2. Starting Point Code

Start by creating a week11 directory in your weeklylab subdirectory and copying over some files:

$ cd ~/cs31/weeklylab
$ mkdir week11
$ cd week11
$ pwd
$ cp ~kwebb/public/cs31/week11/* ./
$ ls

3. Small pthread programs

The files first.c, second.c, and third.c provide examples of small pthread programs.

3.1. first.c

In first.c, the program creates two threads using pthread_create, then waits for each to finish using pthread_join. The main function hello for each thread prints out a message then returns. Note the basic prototype for the thread main function. You must use the void* return type and the void *arg parameter list, even if your thread main function does not need input or return a value.

3.2. second.c

In second.c, we show how to pass a thread ID generated by the program to each thread. This program also shows that the pthread library also generates a pthread_self() ID for each thread. This ID is used for pthread_join, but the other local thread ID (0/1) is often more helpful for dividing work amongst threads.

3.3. third.c

In third.c, we expand the input argument to a struct, and show how to dynamically create array of structs. This program determines the number of threads as a command line argument and divides "work" across all the threads. In this small example, the work is specified by a total amount of time on the command line, which is partitioned evenly across threads. If you run:

$ time ./third 5 1
$ time ./third 5 5

You should see that total time is faster with five threads, as they are able to run concurrently. Keep in mind that the threads don’t really need to use CPU resources while sleeping, so the performance gains are a quite exaggerated. You probably wouldn’t expect a program to run 100 times faster with 100 threads if you ran it on a machine with only 8 cores:

$ time ./third 30 1    # this will take 30 seconds, so run at your own discretion...
$ time ./third 30 100

4. Race conditions

We looked at the hello.c program together in class. It shows an example of a simple pthread program that:

  1. spawns some worker threads by calling pthread_create

  2. passes parameter values (thread logical identifier values) to each thread’s main function via its void *args parameter.

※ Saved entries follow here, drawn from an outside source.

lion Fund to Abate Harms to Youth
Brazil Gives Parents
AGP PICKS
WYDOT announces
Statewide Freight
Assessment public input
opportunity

  3. calls to pthread_join to wait for all spawned threads to exit.

Let’s try running it a few times with different numbers of threads.

This program is an example of a multi-threaded program with a race condition. We will try to fix it using some pthread synchronization primitives. But first, let’s look at the following program that has some examples of using pthread synchronization primitives.

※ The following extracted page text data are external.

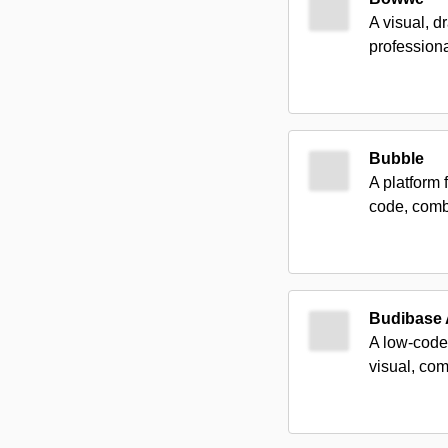
A visual, d
professiona
Bubble
A platform 
code, combi
Budibase
A low-code 
visual, com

5. Synchronization primitives

The synch.c program contains some examples using pthreads mutex and barrier synchronization. It includes another example of defining a struct type that can be used to pass several values to a thread’s main function via its single void *args parameter. Try running this to see understand what it is doing. Then go back and fix the hello.c program by adding in mutex lock/unlock to remove the race condition.

6. top, htop, and threads

top and htop are Unix utilities that list information about processes and threads and how they are using resources like memory and CPU. If you run top with no command line options, then it displays per-process statistics. If you run top with -H, top will display statistics for individual threads (if you run the synch program for a large number of threads, you can see them show up in top):

$ top -H

Let’s try out the example of configuring top from this page: using top and htop to change what top displays. Then we can try running a multi-threaded process and see what top shows us.

Let’s run the synch program with a bunch of threads, and then top -H in another window to see what we can see.

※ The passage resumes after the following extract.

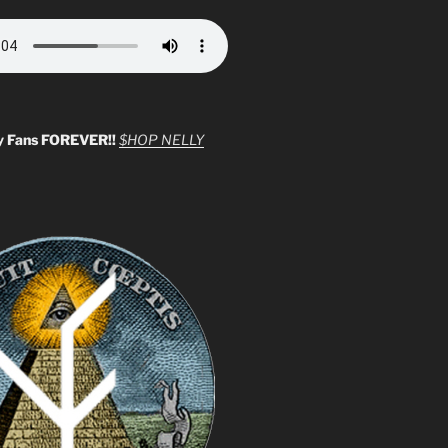
y Fans FOREVER!!
$HOP NELLY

We can also try running htop.

We can also see the number of CPU cores on a particular machine, and a lot of information about each one, by looking at a file in the /proc file system:

$ less /proc/cpuinfo

The less program allows you to scroll through the /proc/cpuinfo file one page at a time using the space bar or use the up/down arrows to navigate. Type q to quit.

7. ParaVis pthread example

We are not going to talk about this in lab, but with the in-lab code is an example visualization that uses the ParaVis animation library. This is very similar to the one we looked at in Weekly Lab 8, but it is an example of a parallel pthread animation. The comment at the top describes the sequence of ParaVis library calls that an application needs to make to visualize their computation.

8. debugging pthread programs

Debugging threaded programs can be tricky because there are multiple streams of execution. In general, try to debug with as few threads as possible. When you use printf, print out a thread id and call fflush after each printf. You can also put printf in conditional statements to only have one of the threads print out information (or only some of the threads, or only some of the information, …​). For example, if each thread is passed a logical thread id value on start-up, and stores its value in a local variable named my_tid then you could have logical thread 1 be the debug output printing thread to do something like:

if (my_tid == 1) {
  printf("tid:%d: value of count is now %d and i is %d\n",
      my_tid, count, i);

8.1. gdb and pthreads

gdb has support for debugging multi-threaded processes. If you want to try using gdb to debug your pthread code, here is some general information about it and an example you can try out: Debugging pthreads programs with gdb. It contains an example run of debugging the racecond.c program you copied over with this week’s in-class code.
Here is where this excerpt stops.